These conversations were enchanting. Here was Bob or Paul or a Wheaton student gently leading, with just a few questions--"What do you remember about your early childhood?" "Were your parents Christian believers?" "How did you decide to come to Wheaton?" And then you would hear a reedy, well-aged voice, male or female, opening up and sharing rich memories. I was amazed that people were so forthcoming. They spoke freely about abusive people or situations, about mystical (i.e. 'charismatic') experiences, about rivalries and tensions, about the quality of education (or lack thereof) at Wheaton. Bob and Paul said that for some reason, these interviews, in a quiet, sunny room with a microphone, a cup of tea and a friendly interviewer, seemed to evoke candor. People said things that they would never put in a book. Indeed, some of them who had published memoirs were much less guarded and more forthcoming on tape than in print. Interviewees may have somewhat fuzzier memories of some details or dates or sequences of events.

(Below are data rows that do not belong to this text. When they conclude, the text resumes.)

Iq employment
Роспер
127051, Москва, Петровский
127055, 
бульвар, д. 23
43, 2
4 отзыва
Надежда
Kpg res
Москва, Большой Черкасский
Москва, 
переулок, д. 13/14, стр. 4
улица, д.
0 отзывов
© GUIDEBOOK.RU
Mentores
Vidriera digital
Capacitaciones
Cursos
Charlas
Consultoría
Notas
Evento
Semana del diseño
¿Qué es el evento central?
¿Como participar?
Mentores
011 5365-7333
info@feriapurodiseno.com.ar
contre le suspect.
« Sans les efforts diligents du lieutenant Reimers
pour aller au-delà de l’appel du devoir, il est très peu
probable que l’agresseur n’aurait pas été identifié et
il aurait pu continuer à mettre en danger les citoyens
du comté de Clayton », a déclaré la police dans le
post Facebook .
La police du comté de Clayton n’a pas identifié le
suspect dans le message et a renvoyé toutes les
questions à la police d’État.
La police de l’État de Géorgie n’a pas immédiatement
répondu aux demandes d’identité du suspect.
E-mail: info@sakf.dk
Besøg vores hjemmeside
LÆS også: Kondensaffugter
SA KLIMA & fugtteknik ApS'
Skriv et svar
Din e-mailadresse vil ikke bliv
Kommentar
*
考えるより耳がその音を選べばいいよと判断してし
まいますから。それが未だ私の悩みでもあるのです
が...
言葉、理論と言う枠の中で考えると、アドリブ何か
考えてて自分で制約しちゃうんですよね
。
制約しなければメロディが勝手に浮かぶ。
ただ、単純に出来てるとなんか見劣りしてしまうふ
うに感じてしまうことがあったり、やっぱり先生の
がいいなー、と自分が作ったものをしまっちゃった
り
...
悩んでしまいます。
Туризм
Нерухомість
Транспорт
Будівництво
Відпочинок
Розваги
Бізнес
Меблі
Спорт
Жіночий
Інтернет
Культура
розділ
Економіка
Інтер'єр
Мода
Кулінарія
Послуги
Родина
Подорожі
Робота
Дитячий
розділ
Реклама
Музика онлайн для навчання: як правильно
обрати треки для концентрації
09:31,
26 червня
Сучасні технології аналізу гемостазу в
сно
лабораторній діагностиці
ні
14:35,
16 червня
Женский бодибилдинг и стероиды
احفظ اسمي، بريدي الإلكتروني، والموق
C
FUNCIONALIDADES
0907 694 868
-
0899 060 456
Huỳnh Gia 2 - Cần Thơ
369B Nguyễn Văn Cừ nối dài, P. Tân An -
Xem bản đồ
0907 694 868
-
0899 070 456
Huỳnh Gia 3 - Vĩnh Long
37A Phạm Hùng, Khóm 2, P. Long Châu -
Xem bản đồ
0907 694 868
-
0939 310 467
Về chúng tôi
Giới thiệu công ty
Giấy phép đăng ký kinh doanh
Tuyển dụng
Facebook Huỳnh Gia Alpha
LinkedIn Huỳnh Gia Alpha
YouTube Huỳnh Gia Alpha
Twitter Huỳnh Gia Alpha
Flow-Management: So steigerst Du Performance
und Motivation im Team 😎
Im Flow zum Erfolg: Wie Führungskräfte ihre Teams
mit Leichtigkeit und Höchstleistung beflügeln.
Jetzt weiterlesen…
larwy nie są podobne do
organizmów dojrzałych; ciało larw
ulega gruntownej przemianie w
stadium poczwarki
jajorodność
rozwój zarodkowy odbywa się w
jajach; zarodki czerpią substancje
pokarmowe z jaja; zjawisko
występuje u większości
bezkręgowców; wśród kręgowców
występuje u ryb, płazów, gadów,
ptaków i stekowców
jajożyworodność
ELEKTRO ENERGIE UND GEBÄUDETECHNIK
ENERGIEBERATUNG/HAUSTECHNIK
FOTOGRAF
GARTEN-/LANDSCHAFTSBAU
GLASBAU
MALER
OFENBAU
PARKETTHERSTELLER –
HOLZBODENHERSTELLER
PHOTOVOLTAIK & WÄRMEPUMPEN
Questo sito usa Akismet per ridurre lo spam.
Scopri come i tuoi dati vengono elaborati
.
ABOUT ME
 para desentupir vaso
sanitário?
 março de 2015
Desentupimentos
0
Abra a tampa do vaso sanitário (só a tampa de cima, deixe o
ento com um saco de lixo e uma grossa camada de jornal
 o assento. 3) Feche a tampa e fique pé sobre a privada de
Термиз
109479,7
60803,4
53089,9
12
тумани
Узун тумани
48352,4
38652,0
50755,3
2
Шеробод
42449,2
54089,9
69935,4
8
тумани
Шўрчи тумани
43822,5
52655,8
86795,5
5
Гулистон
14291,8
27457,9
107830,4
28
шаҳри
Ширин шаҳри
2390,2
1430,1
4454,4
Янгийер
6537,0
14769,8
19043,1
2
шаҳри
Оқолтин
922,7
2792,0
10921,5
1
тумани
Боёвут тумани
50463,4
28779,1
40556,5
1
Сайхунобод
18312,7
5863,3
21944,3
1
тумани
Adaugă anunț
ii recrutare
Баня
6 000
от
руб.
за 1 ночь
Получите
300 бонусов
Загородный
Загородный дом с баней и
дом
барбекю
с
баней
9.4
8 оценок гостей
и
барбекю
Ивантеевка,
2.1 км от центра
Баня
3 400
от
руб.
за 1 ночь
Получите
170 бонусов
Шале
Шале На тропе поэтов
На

Whenever possible, one should check these sources over against published ones that might corroborate or clarify some facts. But the great value of these sources goes beyond mere facts. Their value lies in the way the speakers recall the character of events and episodes in their lives, both evoking them and reflecting on them.

I want to play for you a bit of the interview with Elizabeth Evans, one of the most amazing evangelical activist leaders of the twentieth century, who worked with J. Elwin Wright to pioneer first the New England Fellowship in the 1930s, then the National Association of Evangelicals in the 1940s, and then the World Evangelical Fellowship in the 1950s.

[For an audio file of this excerpt from Tape T1 of BGC Archives Collection 279, click here. To go to the transcript of the entire interview, click here.]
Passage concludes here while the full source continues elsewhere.